Dyer also testified that he “probably” took photos of the steps since this was his normal procedure. However, he couldn’t be certain he took the photos because they would have been on his work laptop, which was no longer accessible since the laptop was in his office barge when it sank earlier that year. Dyer further testified that he was never asked for photographs prior to the sinking of the office barge. Plaintiffs filed a Motion for Sanctions, seeking an adverse inference instruction.
The court expressed that it was “troubled” that Defendant did not ask its employee Dyer for any photographs he may have taken of the accident scene. However, the court determined that spoliation sanctions were not appropriate because Plaintiffs had not established all the elements of FRCP 37(e): that the photos existed; that the photos were lost; that the loss resulted from Defendants’ failure to take reasonable steps to preserve the photos; and that the photos cannot be restored or replaced through additional discovery.

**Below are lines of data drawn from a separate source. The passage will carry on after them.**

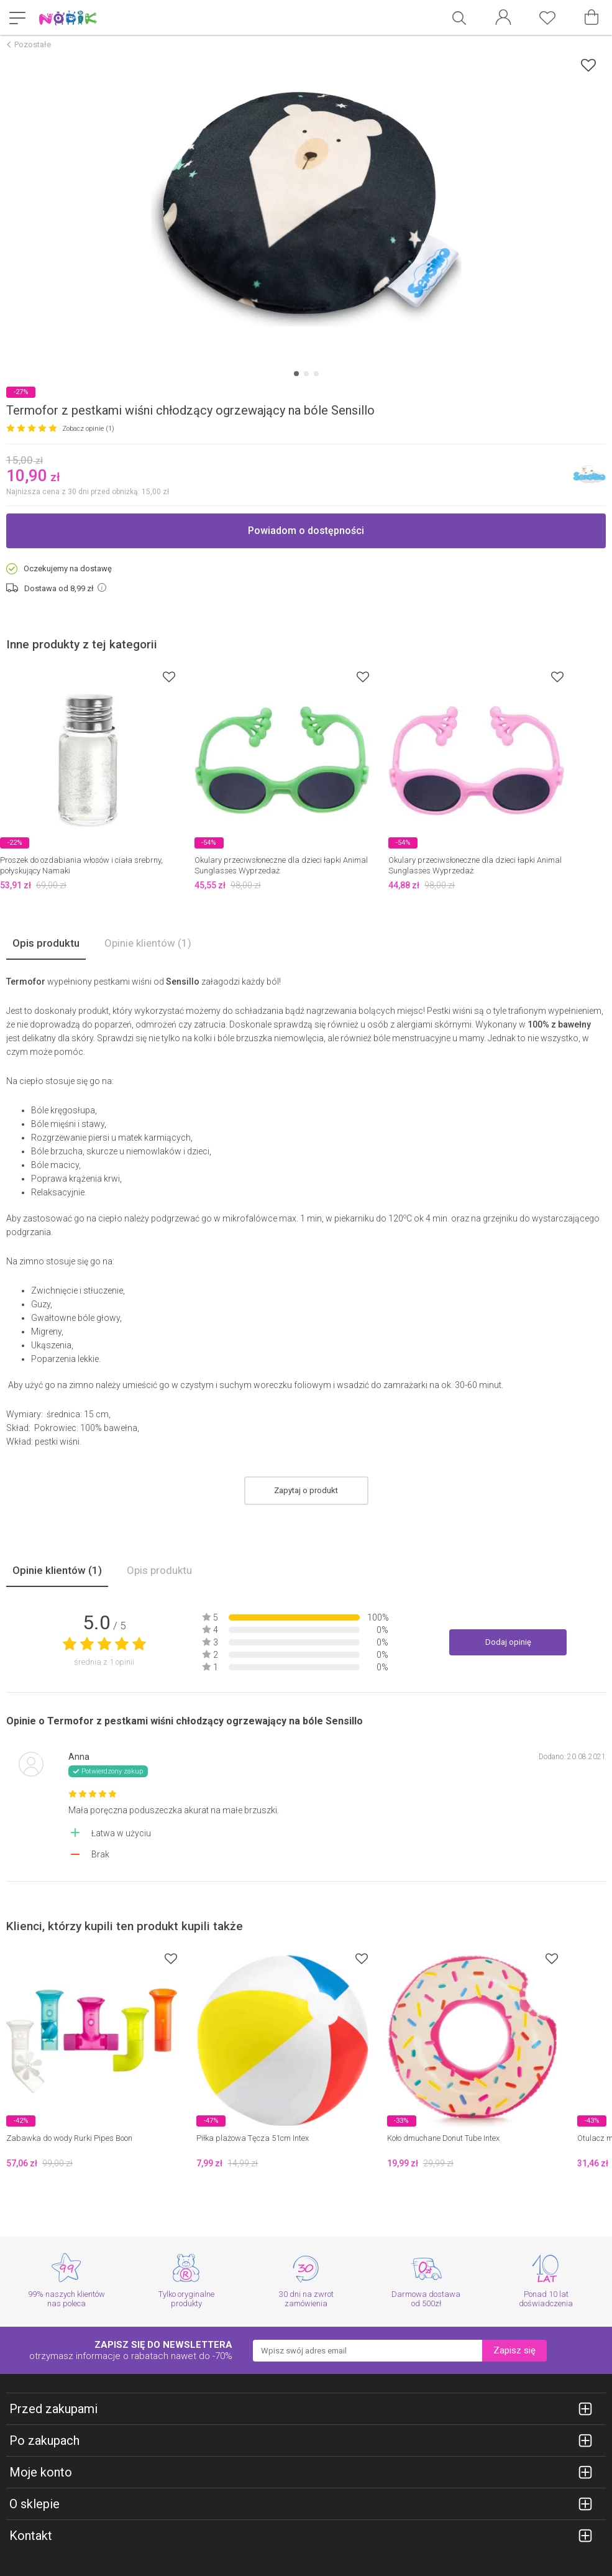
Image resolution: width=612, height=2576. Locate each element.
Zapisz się (514, 2350)
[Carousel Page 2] (306, 373)
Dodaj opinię (508, 1642)
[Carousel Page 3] (316, 373)
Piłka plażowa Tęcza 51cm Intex (252, 2138)
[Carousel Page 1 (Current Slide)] (296, 373)
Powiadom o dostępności (306, 530)
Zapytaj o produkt (306, 1490)
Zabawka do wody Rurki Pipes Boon (69, 2138)
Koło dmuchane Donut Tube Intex (443, 2138)
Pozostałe (32, 44)
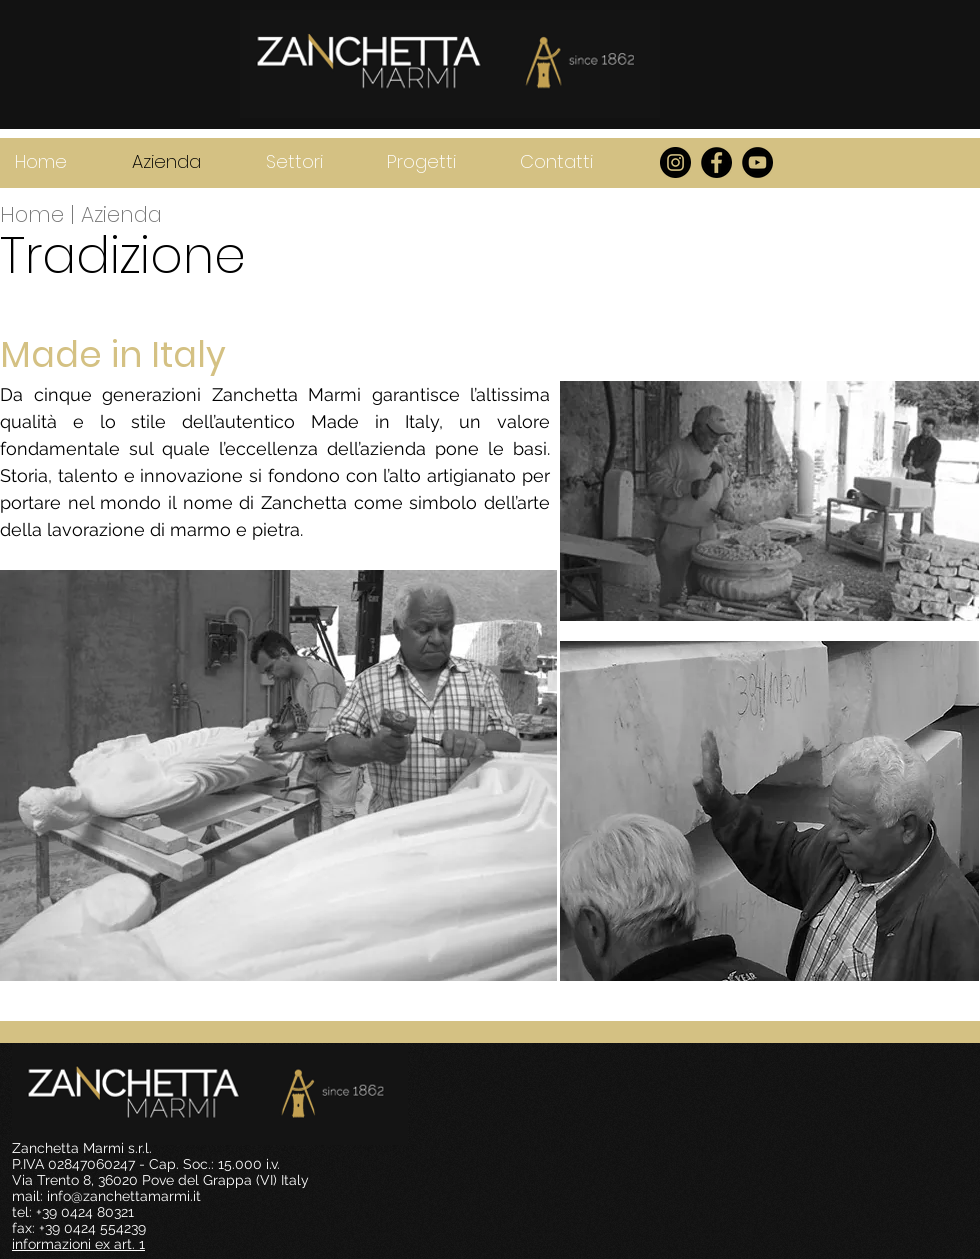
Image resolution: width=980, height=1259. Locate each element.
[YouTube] (757, 162)
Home (35, 214)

Specifically, the court ruled that Plaintiffs had not shown that the photos even existed in the first place. The court further held that the requisite intent was not shown, as the photographs (if they existed) were lost when the computer hard drive sank along with the barge. Plaintiffs did not show that Defendant caused the barge to sink as a result of any bad faith actions. The court denied Plaintiffs’ Motion.